- [Stored data entries]
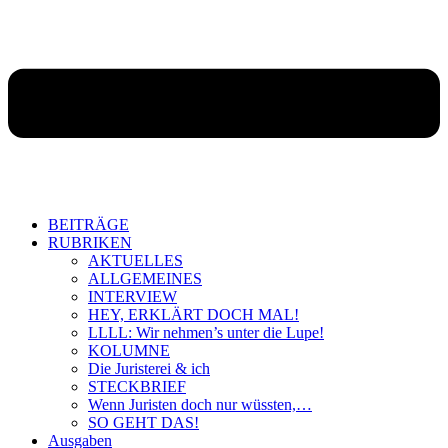
BEITRÄGE
RUBRIKEN
AKTUELLES
ALLGEMEINES
INTERVIEW
HEY, ERKLÄRT DOCH MAL!
LLLL: Wir nehmen’s unter die Lupe!
KOLUMNE
Die Juristerei & ich
STECKBRIEF
Wenn Juristen doch nur wüssten,…
SO GEHT DAS!
Ausgaben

- [WORK REQUIRED]
No pictures should appear in the copy, and each record above is to be returned exactly.

- [SOLUTION TO THIS TASK]
BEITRÄGE
RUBRIKEN
AKTUELLES
ALLGEMEINES
INTERVIEW
HEY, ERKLÄRT DOCH MAL!
LLLL: Wir nehmen’s unter die Lupe!
KOLUMNE
Die Juristerei & ich
STECKBRIEF
Wenn Juristen doch nur wüssten,…
SO GEHT DAS!
Ausgaben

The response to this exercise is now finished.